Below are some records. Print exactly the lines between the one holding "Analityczne ciasteczka /" and the one holding "Wysyłanie danych marketingowych", inclusive, and nothing else.

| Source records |

================================

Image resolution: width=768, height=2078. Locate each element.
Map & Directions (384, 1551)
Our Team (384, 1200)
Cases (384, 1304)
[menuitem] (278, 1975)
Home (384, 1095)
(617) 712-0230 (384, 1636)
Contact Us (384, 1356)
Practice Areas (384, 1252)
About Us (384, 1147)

================================

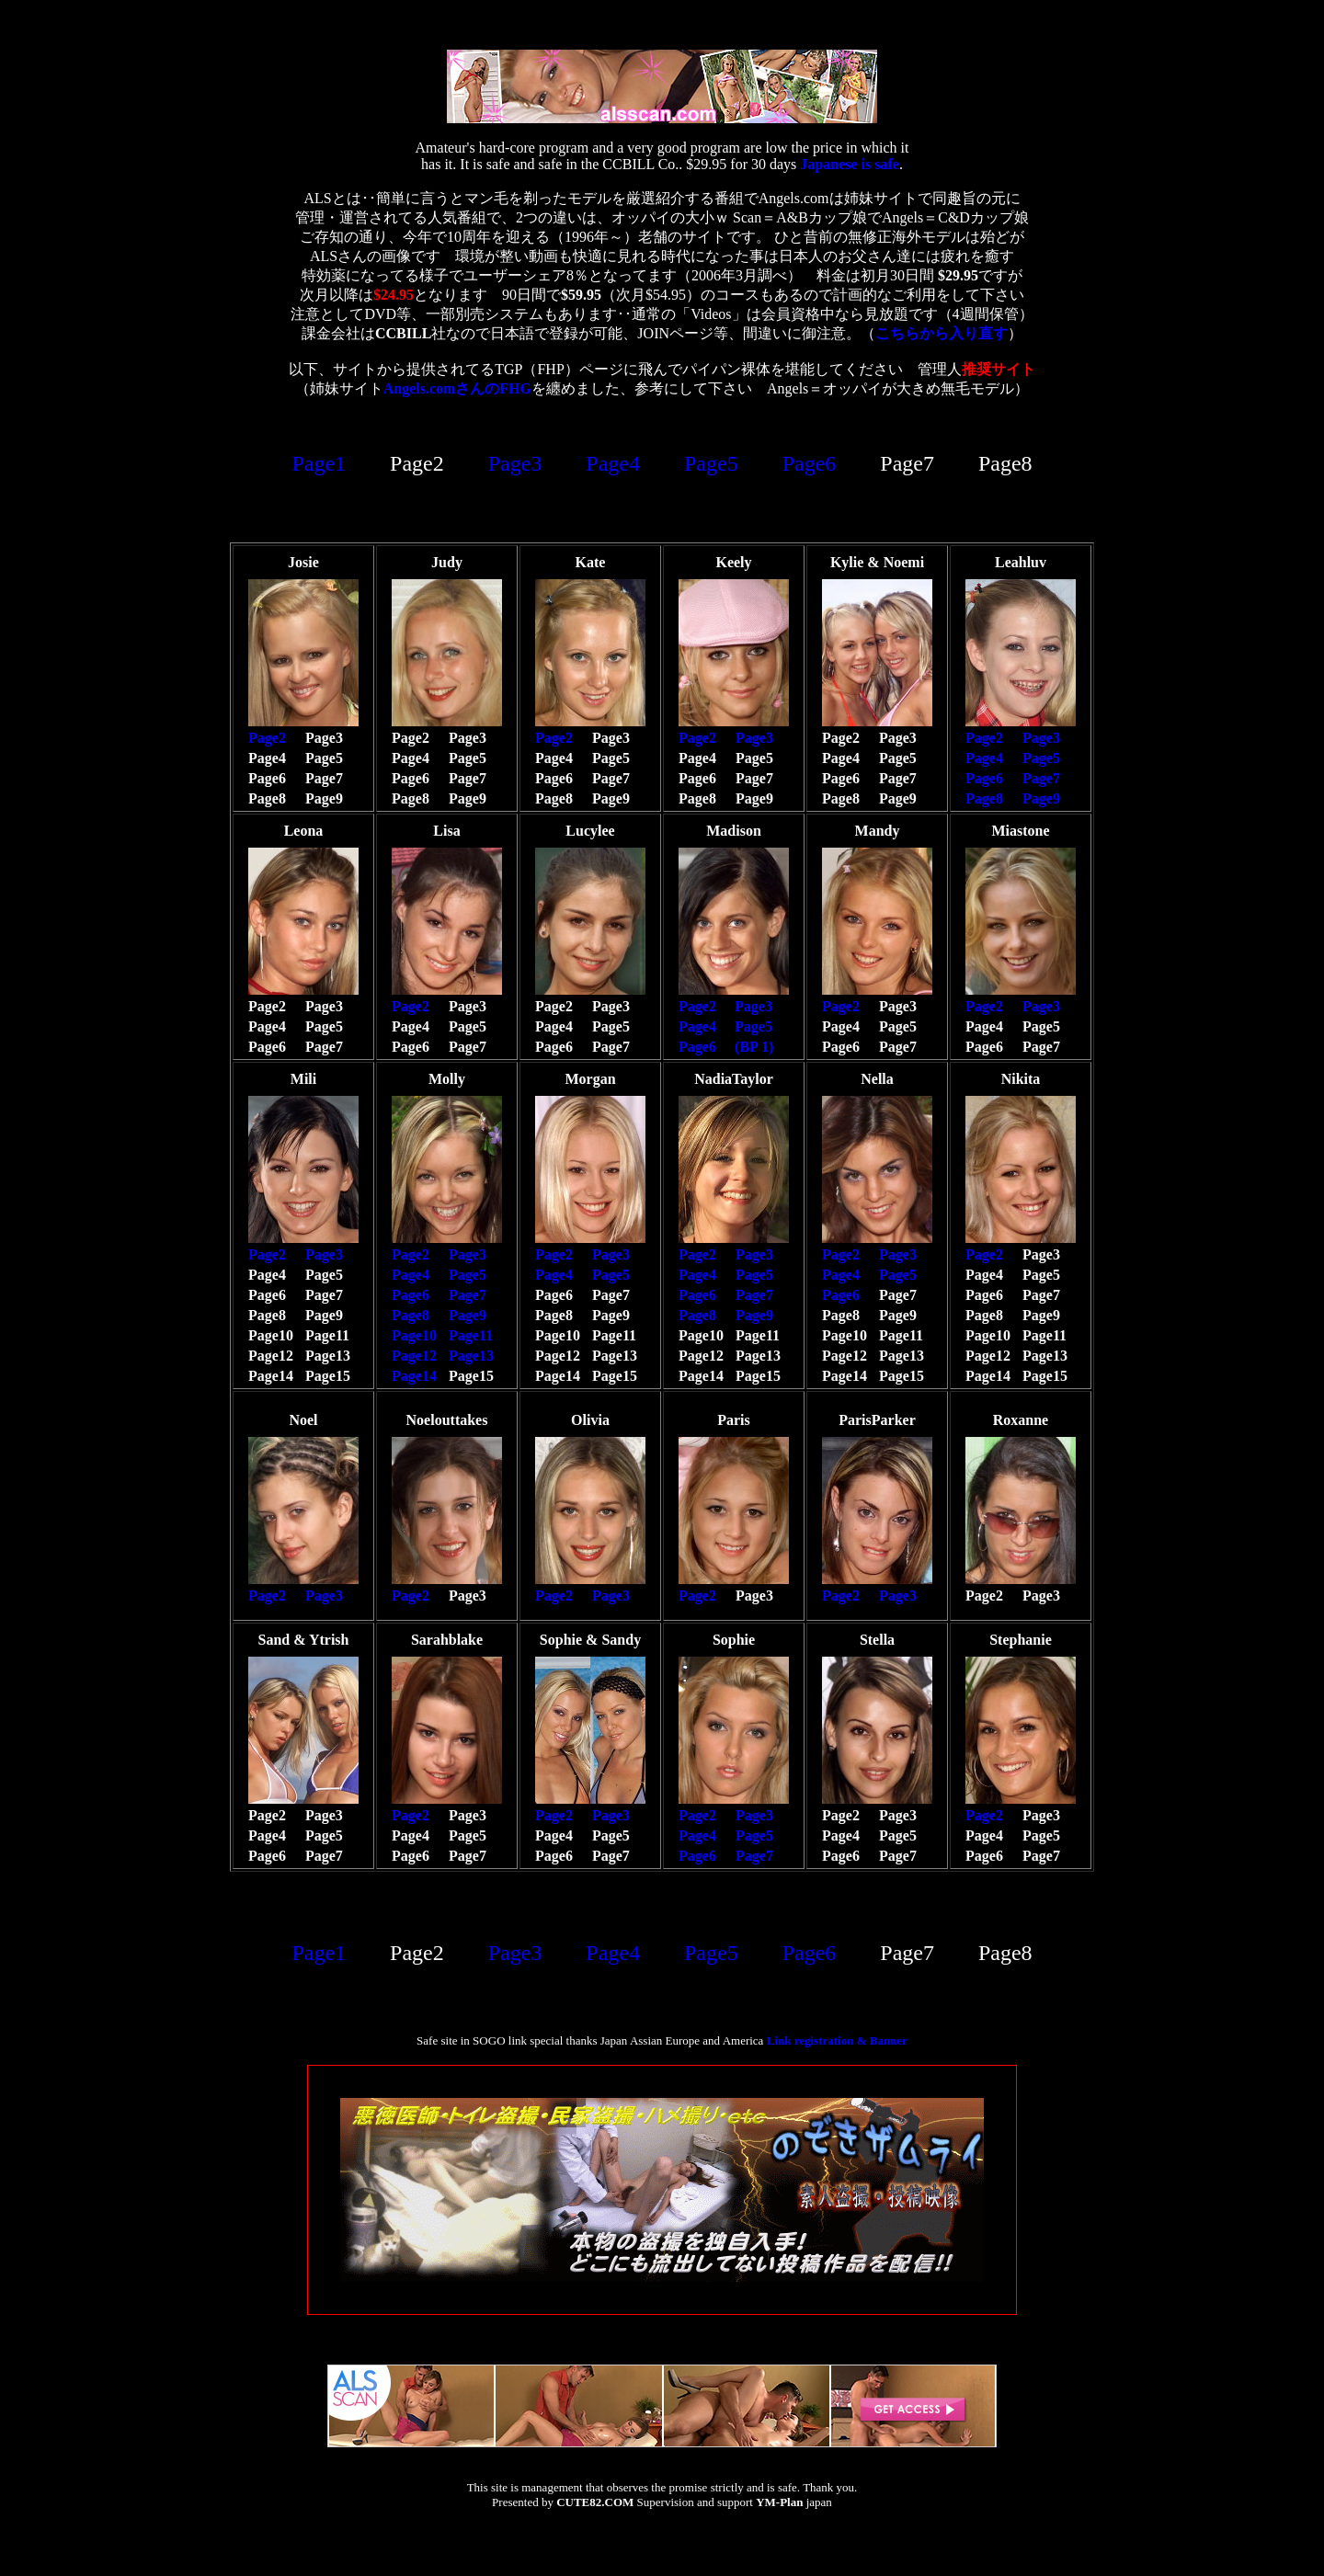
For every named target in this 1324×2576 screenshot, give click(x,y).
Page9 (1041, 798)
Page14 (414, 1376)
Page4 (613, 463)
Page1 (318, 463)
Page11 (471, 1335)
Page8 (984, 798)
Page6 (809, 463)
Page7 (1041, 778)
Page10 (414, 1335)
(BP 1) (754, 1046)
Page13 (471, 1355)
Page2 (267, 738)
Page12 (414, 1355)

================================

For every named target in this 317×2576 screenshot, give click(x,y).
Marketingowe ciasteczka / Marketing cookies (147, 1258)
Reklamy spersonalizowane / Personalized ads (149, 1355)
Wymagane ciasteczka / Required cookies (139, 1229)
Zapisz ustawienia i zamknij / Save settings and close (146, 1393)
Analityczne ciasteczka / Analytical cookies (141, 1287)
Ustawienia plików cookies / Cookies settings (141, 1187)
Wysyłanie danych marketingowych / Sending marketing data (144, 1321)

================================

| Solution for this problem |
Analityczne ciasteczka / Analytical cookies (141, 1287)
Ustawienia plików cookies / Cookies settings (141, 1187)
Wysyłanie danych marketingowych / Sending marketing data (144, 1321)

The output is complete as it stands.